WHAT THE TASK ASKS: Without including any images, reproduce each entry exactly.

[Page images and extracted text]

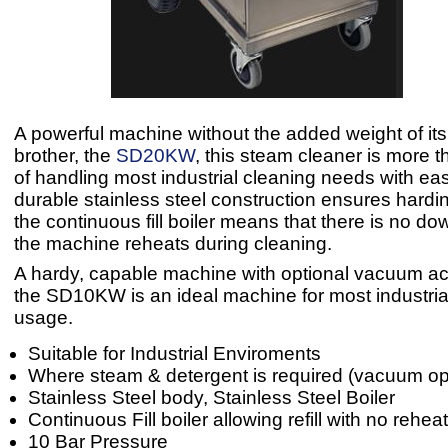
A powerful machine without the added weight of its
brother, the
SD20KW
, this steam cleaner is more 
of handling most industrial cleaning needs with ea
durable stainless steel construction ensures hardin
the continuous fill boiler means that there is no do
the machine reheats during cleaning.
A hardy, capable machine with optional vacuum ac
the SD10KW is an ideal machine for most industria
usage.
Suitable for Industrial Enviroments
Where steam & detergent is required (vacuum op
Stainless Steel body, Stainless Steel Boiler
Continuous Fill boiler allowing refill with no rehea
10 Bar Pressure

SOLUTION:
A powerful machine without the added weight of its
brother, the
SD20KW
, this steam cleaner is more 
of handling most industrial cleaning needs with ea
durable stainless steel construction ensures hardin
the continuous fill boiler means that there is no do
the machine reheats during cleaning.
A hardy, capable machine with optional vacuum ac
the SD10KW is an ideal machine for most industria
usage.
Suitable for Industrial Enviroments
Where steam & detergent is required (vacuum op
Stainless Steel body, Stainless Steel Boiler
Continuous Fill boiler allowing refill with no rehea
10 Bar Pressure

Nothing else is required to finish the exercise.